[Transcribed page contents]
'''

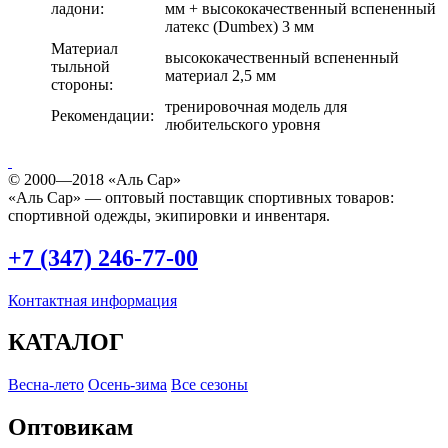
ладони:
мм + высококачественный вспененный
латекс (Dumbex) 3 мм
Материал
высококачественный вспененный
тыльной
материал 2,5 мм
стороны:
тренировочная модель для
Рекомендации:
любительского уровня
© 2000—2018 «Аль Сар»
«Аль Сар» — оптовый поставщик спортивных товаров:
спортивной одежды, экипировки и инвентаря.
+7 (347) 246-77-00
Контактная информация
КАТАЛОГ
Весна-лето
Осень-зима
Все сезоны
Оптовикам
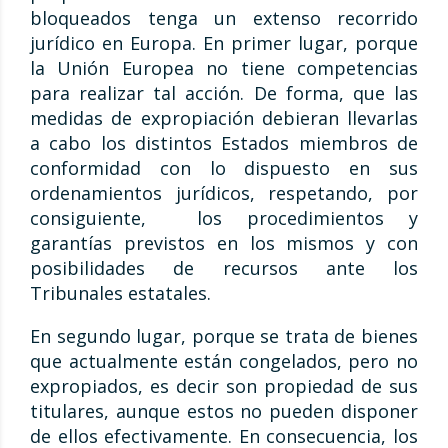
bloqueados tenga un extenso recorrido
jurídico en Europa. En primer lugar, porque
la Unión Europea no tiene competencias
para realizar tal acción. De forma, que las
medidas de expropiación debieran llevarlas
a cabo los distintos Estados miembros de
conformidad con lo dispuesto en sus
ordenamientos jurídicos, respetando, por
consiguiente, los procedimientos y
garantías previstos en los mismos y con
posibilidades de recursos ante los
Tribunales estatales.
En segundo lugar, porque se trata de bienes
que actualmente están congelados, pero no
expropiados, es decir son propiedad de sus
titulares, aunque estos no pueden disponer
de ellos efectivamente. En consecuencia, los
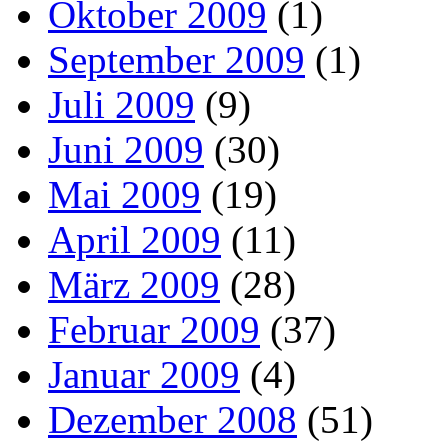
Oktober 2009
(1)
September 2009
(1)
Juli 2009
(9)
Juni 2009
(30)
Mai 2009
(19)
April 2009
(11)
März 2009
(28)
Februar 2009
(37)
Januar 2009
(4)
Dezember 2008
(51)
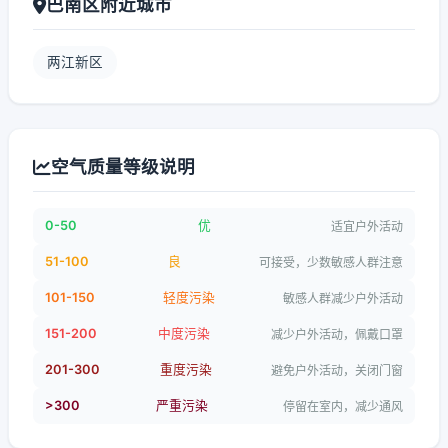
巴南区附近城市
两江新区
空气质量等级说明
0-50
优
适宜户外活动
51-100
良
可接受，少数敏感人群注意
101-150
轻度污染
敏感人群减少户外活动
151-200
中度污染
减少户外活动，佩戴口罩
201-300
重度污染
避免户外活动，关闭门窗
>300
严重污染
停留在室内，减少通风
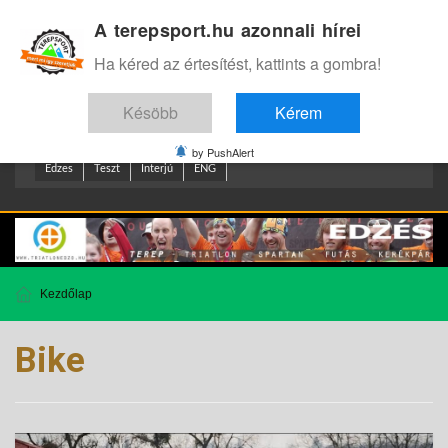
A terepsport.hu azonnali hírei
Bejelentkezés
.
Ha kéred az értesítést, kattints a gombra!
Késöbb
Kérem
by PushAlert
Edzes
Teszt
Interjú
ENG
Kezdőlap
Bike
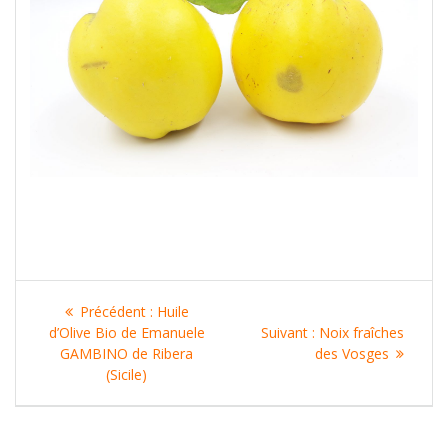
Navigation
Article
Précédent :
Huile
de
précédent
Article
d’Olive Bio de Emanuele
Suivant :
Noix fraîches
:
suivant
GAMBINO de Ribera
des Vosges
l’article
:
(Sicile)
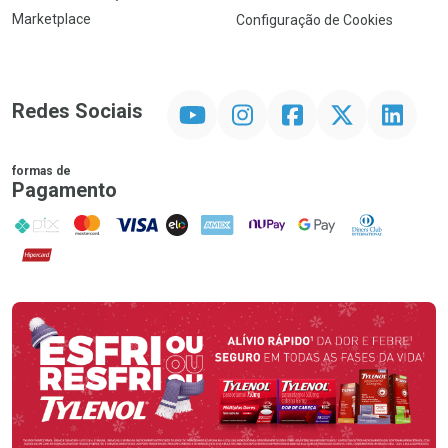
Marketplace
Configuração de Cookies
YouTube
Instagram
Facebook
Twitter
Linkedin
Redes Sociais
formas de
Pagamento
PIX
MasterCard
VISA
ELO
AMEX
NuPay
Google Pay
Diners Club
Hipercard
Promoção em Destaque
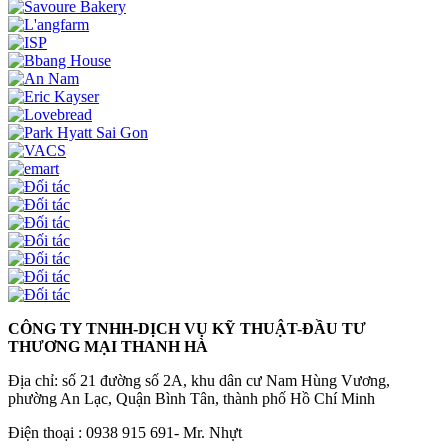
CÔNG TY TNHH-DỊCH VỤ KỸ THUẬT-ĐẦU TƯ
THƯƠNG MẠI THANH HÀ
Địa chỉ: số 21 đường số 2A, khu dân cư Nam Hùng Vương,
phường An Lạc, Quận Bình Tân, thành phố Hồ Chí Minh
Điện thoại : 0938 915 691- Mr. Nhựt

'''

Directions:
Note each line above that holds "porque", then copy all of them.

Response area:
jurídico en Europa. En primer lugar, porque
En segundo lugar, porque se trata de bienes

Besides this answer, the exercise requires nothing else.